Perkembangan pesat teknologi Artificial Intelligence (AI) ternyata membuat sejumlah pihak resah. Kekuatan AI tentu di satu sisi dapat memberikan dampak positif dalam hal pengembangan pengetahuan. Namun, ketika tidak dikelola dengan baik, AI dapat mengancam manusia dan kemanusiaannya.
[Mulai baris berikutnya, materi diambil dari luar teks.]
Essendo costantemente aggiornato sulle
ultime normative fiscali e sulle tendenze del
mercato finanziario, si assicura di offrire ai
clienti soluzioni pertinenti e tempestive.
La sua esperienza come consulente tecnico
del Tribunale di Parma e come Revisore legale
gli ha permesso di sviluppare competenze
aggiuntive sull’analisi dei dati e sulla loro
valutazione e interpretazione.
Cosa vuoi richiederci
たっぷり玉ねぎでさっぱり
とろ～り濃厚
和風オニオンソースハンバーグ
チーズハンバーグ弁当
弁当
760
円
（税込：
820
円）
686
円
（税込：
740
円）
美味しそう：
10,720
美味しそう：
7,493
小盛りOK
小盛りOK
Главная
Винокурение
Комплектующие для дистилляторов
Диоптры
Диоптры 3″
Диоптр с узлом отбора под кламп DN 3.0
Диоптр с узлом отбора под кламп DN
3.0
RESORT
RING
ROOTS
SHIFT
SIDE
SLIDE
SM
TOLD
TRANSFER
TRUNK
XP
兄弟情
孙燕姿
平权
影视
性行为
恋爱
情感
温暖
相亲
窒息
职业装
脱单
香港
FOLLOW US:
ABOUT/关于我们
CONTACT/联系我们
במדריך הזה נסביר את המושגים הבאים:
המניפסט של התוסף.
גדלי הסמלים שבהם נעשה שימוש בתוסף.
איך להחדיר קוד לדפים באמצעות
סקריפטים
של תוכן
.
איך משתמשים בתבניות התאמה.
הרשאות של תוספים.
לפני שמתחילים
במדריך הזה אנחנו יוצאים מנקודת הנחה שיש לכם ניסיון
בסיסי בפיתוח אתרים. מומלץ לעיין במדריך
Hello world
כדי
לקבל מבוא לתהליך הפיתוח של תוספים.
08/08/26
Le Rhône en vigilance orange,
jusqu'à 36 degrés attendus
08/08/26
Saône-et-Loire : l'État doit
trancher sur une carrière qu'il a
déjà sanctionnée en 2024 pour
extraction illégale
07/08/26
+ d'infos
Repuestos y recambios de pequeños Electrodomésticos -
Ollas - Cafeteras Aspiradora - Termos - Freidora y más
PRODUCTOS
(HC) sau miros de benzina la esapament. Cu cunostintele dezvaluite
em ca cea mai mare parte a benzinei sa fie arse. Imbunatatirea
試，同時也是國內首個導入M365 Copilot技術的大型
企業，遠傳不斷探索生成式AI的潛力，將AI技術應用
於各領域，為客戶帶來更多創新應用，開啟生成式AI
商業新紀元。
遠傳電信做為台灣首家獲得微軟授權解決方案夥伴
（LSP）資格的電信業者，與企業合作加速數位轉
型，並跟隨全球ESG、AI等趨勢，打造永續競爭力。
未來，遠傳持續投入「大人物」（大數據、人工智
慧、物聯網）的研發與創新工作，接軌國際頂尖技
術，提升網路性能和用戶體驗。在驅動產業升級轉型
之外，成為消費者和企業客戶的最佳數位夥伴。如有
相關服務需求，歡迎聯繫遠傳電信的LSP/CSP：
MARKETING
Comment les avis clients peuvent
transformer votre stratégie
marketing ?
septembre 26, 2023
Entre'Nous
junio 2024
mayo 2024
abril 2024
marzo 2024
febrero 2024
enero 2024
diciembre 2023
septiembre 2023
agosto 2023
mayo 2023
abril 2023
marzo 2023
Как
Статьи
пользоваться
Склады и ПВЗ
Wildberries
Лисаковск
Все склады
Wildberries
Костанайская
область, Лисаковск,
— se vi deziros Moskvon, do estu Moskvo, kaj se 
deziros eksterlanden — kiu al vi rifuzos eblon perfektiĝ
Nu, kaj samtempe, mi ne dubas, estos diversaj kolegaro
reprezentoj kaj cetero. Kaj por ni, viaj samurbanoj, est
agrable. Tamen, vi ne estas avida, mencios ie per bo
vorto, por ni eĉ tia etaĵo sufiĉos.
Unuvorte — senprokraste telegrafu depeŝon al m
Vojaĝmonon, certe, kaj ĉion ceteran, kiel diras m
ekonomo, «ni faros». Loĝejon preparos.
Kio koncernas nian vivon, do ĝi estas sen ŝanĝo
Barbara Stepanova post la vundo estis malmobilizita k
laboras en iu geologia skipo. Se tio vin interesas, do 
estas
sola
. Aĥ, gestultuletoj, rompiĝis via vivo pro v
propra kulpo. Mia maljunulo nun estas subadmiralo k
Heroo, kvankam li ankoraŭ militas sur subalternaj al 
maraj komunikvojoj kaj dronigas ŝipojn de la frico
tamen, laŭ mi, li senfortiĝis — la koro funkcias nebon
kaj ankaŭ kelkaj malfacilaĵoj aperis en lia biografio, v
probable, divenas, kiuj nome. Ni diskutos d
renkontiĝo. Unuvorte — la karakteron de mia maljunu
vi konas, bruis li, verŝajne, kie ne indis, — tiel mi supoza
Untuk itulah maka sejumlah pimpinan tinggi dunia berkumpul di Kyoto, dalam kegiatan Internet Governance Forum (IGF) 2023.
“Dalam konteks AI, harus ada keberimbangan antara melakukan promosi dan menegakkan regulasi!’, demikian ditegaskan oleh Kishida Fumi, Perdana Menteri Jepang, Senin (9/10/2023), pada diskusi panel khusus AI. Hanya dengan demikian, menurutnya, AI akan dapat memberikan manfaat yang luas, juga mengurangi risiko negatifnya. Disampaikan pula olehnya bahwa negara-negara G7 memiliki target akhir tahun ini akan telah memiliki acuan tata kelola AI yang diharapkan.
Adapun Indonesia, menghadapi dinamika AI terkini, tidak tinggal diam. Indonesia telah memiliki sejumlah rujukan yang bersifat nasional, semisal Strategi Nasional AI, Klasifikasi Standar Pengembangan Lini Bisnis Pemrograman Berbasis AI dan juga UU Perlindungan Data Pribadi (UU PDP) yang telah mengakomodir pemrosesan data yang kompleks.
Demikian Wakil Menteri Kominfo Indonesia, Nezar Patria, menyampaikan di panel yang sama. “Dalam menyikapi perkembangan AI, tentu saja juga perlu ada kebijakan yang mendukung pada sejumlah hal terkait, semisal perihal moderasi konten, keberimbangan dan non-diskriminasi pasar (teknologi digital – Red.) dan juga upaya (penguatan) literasi digital,” tambahnya.
Di sisi lain, Vinton G Cerf, yang lebih dikenal sebagai Bapak Internet Dunia, menyampaikan kepeduliannya tentang AI berdasarkan pengalamannya sebagai dedengkot programmer. “Semakin kita tergantung kepada teknologi, maka akan semakin datang pula risiko-risikonya kepada kita,” tegasnya. AI, menurutnya, tidak hanya soal bagaimana system tersebut akan dikelola, “tapi kita juga harus memastikan darimana sumber materi yang digunakan AI sebagai sebuah machine learning. Kita baru dapat mempertimbangkan kualitas (AI – red.) apabila kita tahun sumber materi yang diolahnya,” ujarnya.
Cerf pun mengingatkan, “teknologi AI juga dapat menghasilkan hal yang tak benar. Jika teknologi memiliki probabilitas untuk benar, maka dia juga memiliki probablitas untuk menjadi salah,” tandasnya.
Demikianlah kisah Omjay kali ini. Semoga bermanfaat buat pembaca kompasiana. Terima kasih.